START PROVIDED MATERIAL

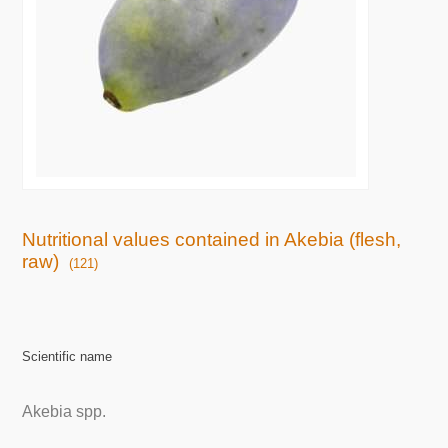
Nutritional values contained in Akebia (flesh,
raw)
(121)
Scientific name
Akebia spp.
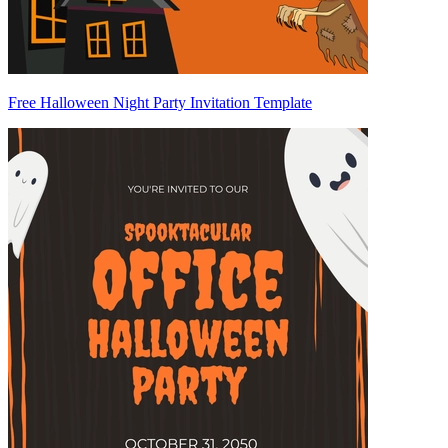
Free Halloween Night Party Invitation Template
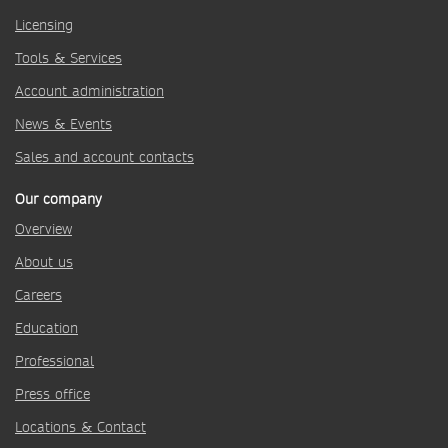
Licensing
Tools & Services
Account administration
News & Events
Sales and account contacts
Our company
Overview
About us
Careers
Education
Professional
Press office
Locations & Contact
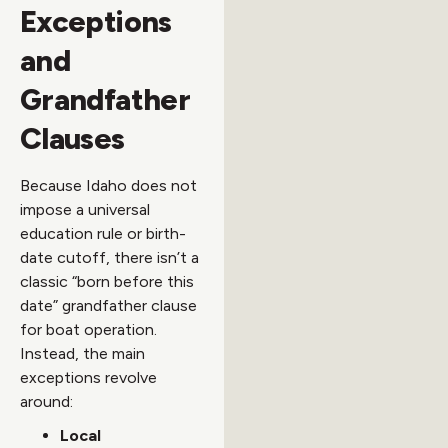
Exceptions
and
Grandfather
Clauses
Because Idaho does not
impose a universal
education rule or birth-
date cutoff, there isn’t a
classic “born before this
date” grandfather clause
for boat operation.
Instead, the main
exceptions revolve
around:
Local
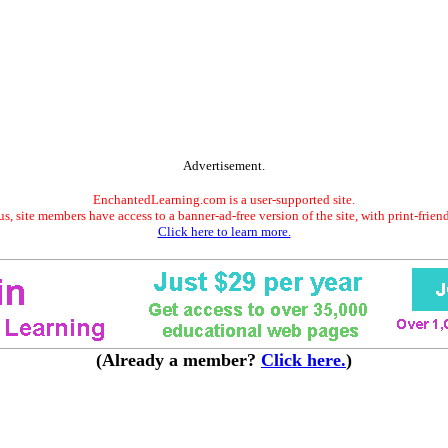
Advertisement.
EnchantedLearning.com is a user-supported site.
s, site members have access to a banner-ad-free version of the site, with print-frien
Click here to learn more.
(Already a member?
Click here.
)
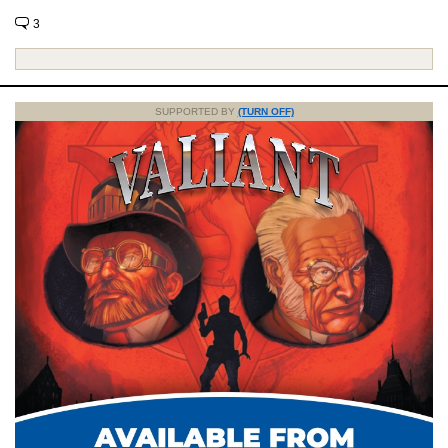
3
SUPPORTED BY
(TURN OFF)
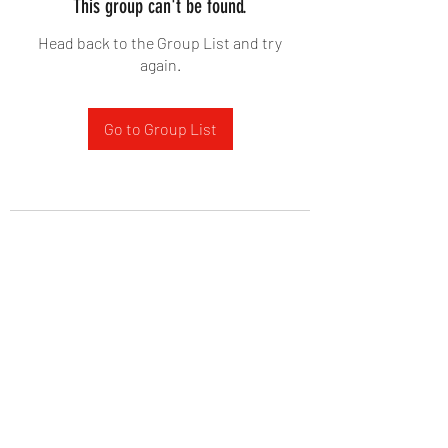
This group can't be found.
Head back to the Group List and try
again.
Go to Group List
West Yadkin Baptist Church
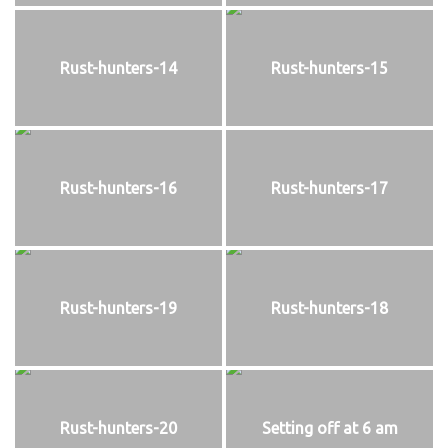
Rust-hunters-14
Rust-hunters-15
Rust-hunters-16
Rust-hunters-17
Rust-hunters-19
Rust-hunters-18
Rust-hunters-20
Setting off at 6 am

END PROVIDED MATERIAL
START PROVIDED MATERIAL

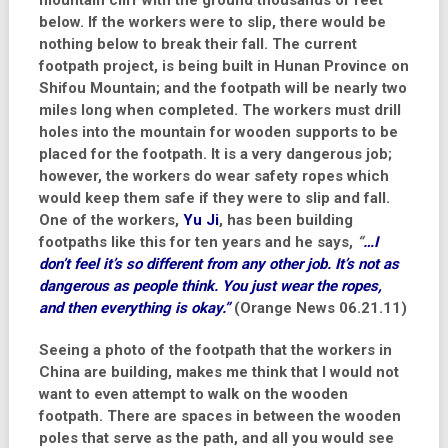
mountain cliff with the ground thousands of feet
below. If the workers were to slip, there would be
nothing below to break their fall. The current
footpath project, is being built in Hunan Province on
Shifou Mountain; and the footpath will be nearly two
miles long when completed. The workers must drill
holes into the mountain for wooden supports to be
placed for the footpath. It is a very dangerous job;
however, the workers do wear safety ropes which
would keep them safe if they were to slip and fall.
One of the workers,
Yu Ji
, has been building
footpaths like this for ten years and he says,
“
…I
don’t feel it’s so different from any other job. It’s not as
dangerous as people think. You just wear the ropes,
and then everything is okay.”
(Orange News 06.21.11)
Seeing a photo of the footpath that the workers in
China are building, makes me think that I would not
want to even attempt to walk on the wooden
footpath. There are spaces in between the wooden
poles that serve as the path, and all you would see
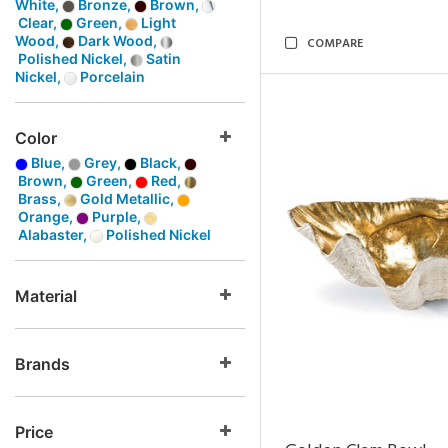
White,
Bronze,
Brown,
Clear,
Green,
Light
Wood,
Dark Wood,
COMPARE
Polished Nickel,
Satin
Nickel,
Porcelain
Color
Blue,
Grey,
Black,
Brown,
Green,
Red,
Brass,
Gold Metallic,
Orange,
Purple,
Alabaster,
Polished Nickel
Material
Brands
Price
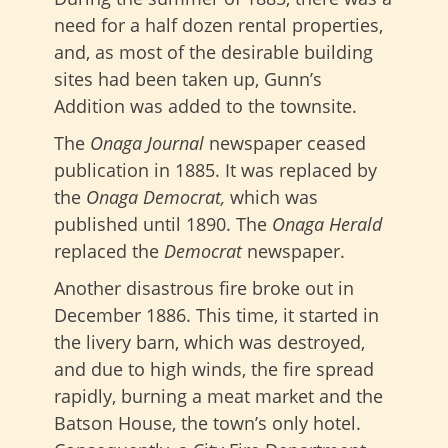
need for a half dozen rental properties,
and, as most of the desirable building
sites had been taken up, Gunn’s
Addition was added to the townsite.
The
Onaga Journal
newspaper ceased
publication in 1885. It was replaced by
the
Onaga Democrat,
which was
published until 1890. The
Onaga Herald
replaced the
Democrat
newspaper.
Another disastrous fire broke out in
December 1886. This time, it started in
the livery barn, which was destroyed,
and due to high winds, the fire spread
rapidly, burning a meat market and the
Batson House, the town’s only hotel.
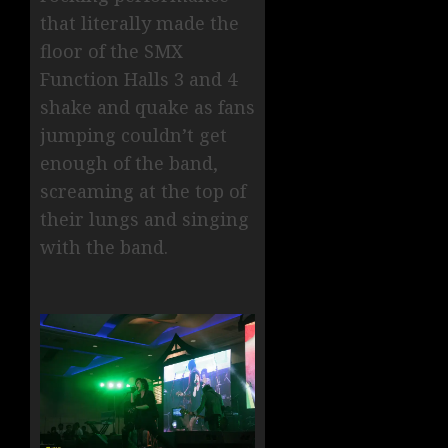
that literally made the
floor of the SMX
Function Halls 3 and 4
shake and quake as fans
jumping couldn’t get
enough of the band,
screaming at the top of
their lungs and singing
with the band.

END PROVIDED MATERIAL

▶ **ACTIVITY**
Quote word for word only the lines above from the one containing "Nutritional values contained" through the one containing "Advertisement.". Pictures stay out of your copy.

▶ **REPLY**
Nutritional values contained in Akebia (flesh,
raw)
(121)
Scientific name
Akebia spp.
Free Halloween Night Party Invitation Template
Licensing
Tools & Services
Account administration
News & Events
Sales and account contacts
Our company
Overview
About us
Careers
Education
Professional
Press office
Locations & Contact
Exceptions
and
Grandfather
Clauses
Because Idaho does not
impose a universal
education rule or birth-
date cutoff, there isn’t a
classic “born before this
date” grandfather clause
for boat operation.
Instead, the main
exceptions revolve
around:
Local
Advertisement.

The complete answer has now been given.